Nous sommes interpellés de la nécessité de mettre en place la fourniture d’énergie nécessaire dont les entreprises et les consommateurs ont besoin, mais nous savons aussi que depuis trois ou quatre ans, il a été donné une concession pour le charbon de deux centrales de 125 Mw chacune. Si par exemple celui à qui on a donné la concession depuis ce temps n’est même pas encore installé et qu’on dise que c’est peut être 2014 pour qu’elles soient en place, si on accepte ça pour des investisseurs étrangers, mais pourquoi on ne veut pas accepter nos défaillances à nous dans des secteurs ? Ça relève toujours de la même démarche. Au Cnp, nous avons toujours demandé l’audit technique de la Senelec.
Nous estimons que la question de l’électricité doit toujours être traitée comme une question de souveraineté nationale et insistons aussi sur la nécessité d’impliquer tous les acteurs. Pas simplement les industriels, parce que la crise est profonde. Il faut impliquer tous les acteurs pour qu’on développe un minimum de consensus. Parce que si nous avons un problème qui date depuis 1986, à la date d’aujourd’hui, je pense que nous tous, nous devons d’être humbles et nous devons nous dire comment, ensemble, créer un consensus sur une chose.
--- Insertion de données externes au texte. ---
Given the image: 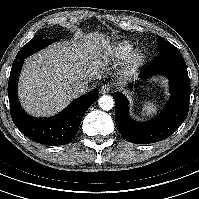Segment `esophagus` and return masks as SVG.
<instances>
[{
	"instance_id": "34e87169",
	"label": "esophagus",
	"mask_w": 199,
	"mask_h": 199,
	"mask_svg": "<svg viewBox=\"0 0 199 199\" xmlns=\"http://www.w3.org/2000/svg\"><path fill=\"white\" fill-rule=\"evenodd\" d=\"M112 90V86L110 84H104L101 88H100V92L102 94H106L109 93Z\"/></svg>"
}]
</instances>
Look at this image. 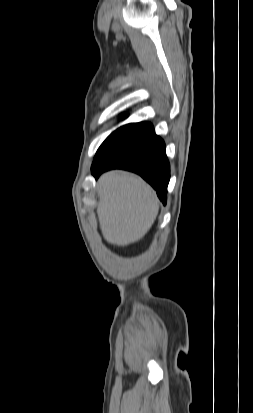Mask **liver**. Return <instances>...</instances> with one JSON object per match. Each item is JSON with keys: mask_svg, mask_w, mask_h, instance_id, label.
<instances>
[{"mask_svg": "<svg viewBox=\"0 0 253 413\" xmlns=\"http://www.w3.org/2000/svg\"><path fill=\"white\" fill-rule=\"evenodd\" d=\"M97 214L104 239L126 246L142 239L159 211L155 191L139 176L114 170L98 180Z\"/></svg>", "mask_w": 253, "mask_h": 413, "instance_id": "liver-1", "label": "liver"}]
</instances>
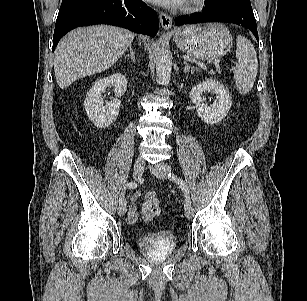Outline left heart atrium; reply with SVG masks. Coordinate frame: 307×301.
<instances>
[{
  "label": "left heart atrium",
  "instance_id": "1",
  "mask_svg": "<svg viewBox=\"0 0 307 301\" xmlns=\"http://www.w3.org/2000/svg\"><path fill=\"white\" fill-rule=\"evenodd\" d=\"M147 1L157 5L170 7V6L180 5L184 0H147Z\"/></svg>",
  "mask_w": 307,
  "mask_h": 301
}]
</instances>
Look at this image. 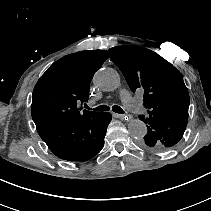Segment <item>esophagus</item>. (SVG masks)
Listing matches in <instances>:
<instances>
[{
    "instance_id": "1",
    "label": "esophagus",
    "mask_w": 211,
    "mask_h": 211,
    "mask_svg": "<svg viewBox=\"0 0 211 211\" xmlns=\"http://www.w3.org/2000/svg\"><path fill=\"white\" fill-rule=\"evenodd\" d=\"M115 116L117 118L123 119V121L128 122V123L131 122V120H132L130 116L125 115V114L116 113Z\"/></svg>"
}]
</instances>
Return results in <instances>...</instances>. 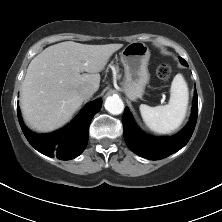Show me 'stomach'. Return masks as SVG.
<instances>
[{"label":"stomach","mask_w":222,"mask_h":222,"mask_svg":"<svg viewBox=\"0 0 222 222\" xmlns=\"http://www.w3.org/2000/svg\"><path fill=\"white\" fill-rule=\"evenodd\" d=\"M149 58L150 50L148 46L140 41L131 42L121 52V62L125 70L121 86L124 93L131 100L141 98L144 94L145 87L150 79Z\"/></svg>","instance_id":"0dacf381"}]
</instances>
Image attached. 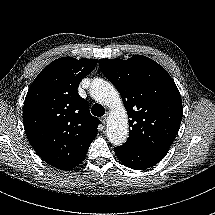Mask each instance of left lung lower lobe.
<instances>
[{
    "instance_id": "1",
    "label": "left lung lower lobe",
    "mask_w": 215,
    "mask_h": 215,
    "mask_svg": "<svg viewBox=\"0 0 215 215\" xmlns=\"http://www.w3.org/2000/svg\"><path fill=\"white\" fill-rule=\"evenodd\" d=\"M115 154L118 159L127 167L142 170L154 166L166 155L164 151H138L128 149L124 146L115 147Z\"/></svg>"
}]
</instances>
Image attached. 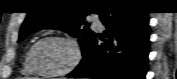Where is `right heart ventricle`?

C’est primordial qu’on puisse régler le problème de l’énergie. Si nous ne le réglons pas, chaque année, nous perdons des points de croissance à n’en plus finir. Si, aujourd’hui, notre croyance à cette stratégie de croissance accélérée (Sca) n’est pas là, c’est parce que nous n’arrivons pas à régler le problème de l’énergie qui doit être un préalable. Les dégâts de cette situation sont énormes.
Maintenant, il y a une autre initiative nouvelle qui est en train de se créer, bien sûr que les industriels et les populations sont fatigués, il nous faut régler ce problème. Il y a un comité qui a été mis en place, qui avait l’avantage d’être inclusif en mettant beaucoup de gens. Il y a un cabinet international qui a été sélectionné pour aller dans le sens de l’audit et de proposer des schémas nouveaux. Mais, de ce schéma nouveau dont j’ai quelques informations, à mon sens, il est important de développer encore ce consensus pour avoir le temps nécessaire pour régler ce problème. Et cette notion de consensus, il y a un comité national de l’énergie qui a été mis en place au niveau du président de la République avec des ministères impliqués. J’aurais suggéré, dans ce processus, qu’on mette des acteurs, des parlementaires, même ceux qui ne sont pas de la majorité ou aussi sécuriser davantage tout le processus de gouvernance qu’on a évoqué.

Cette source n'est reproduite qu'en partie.